Exercise requirements »
Determine how many lines of the material below include "Zimbabwe", and reply with that number alone.

Dataset records »
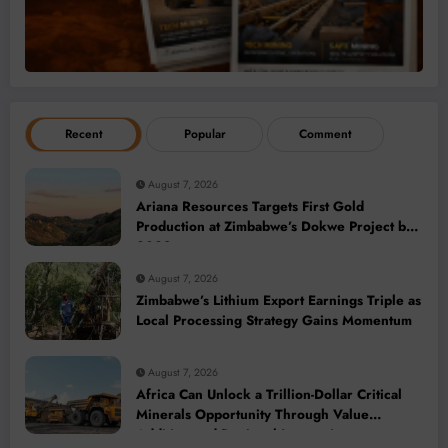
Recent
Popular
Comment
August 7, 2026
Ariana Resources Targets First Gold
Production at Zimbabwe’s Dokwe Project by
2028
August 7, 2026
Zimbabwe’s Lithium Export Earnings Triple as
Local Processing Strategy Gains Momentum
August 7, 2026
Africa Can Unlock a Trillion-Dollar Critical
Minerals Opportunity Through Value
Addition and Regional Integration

Result for this task »
2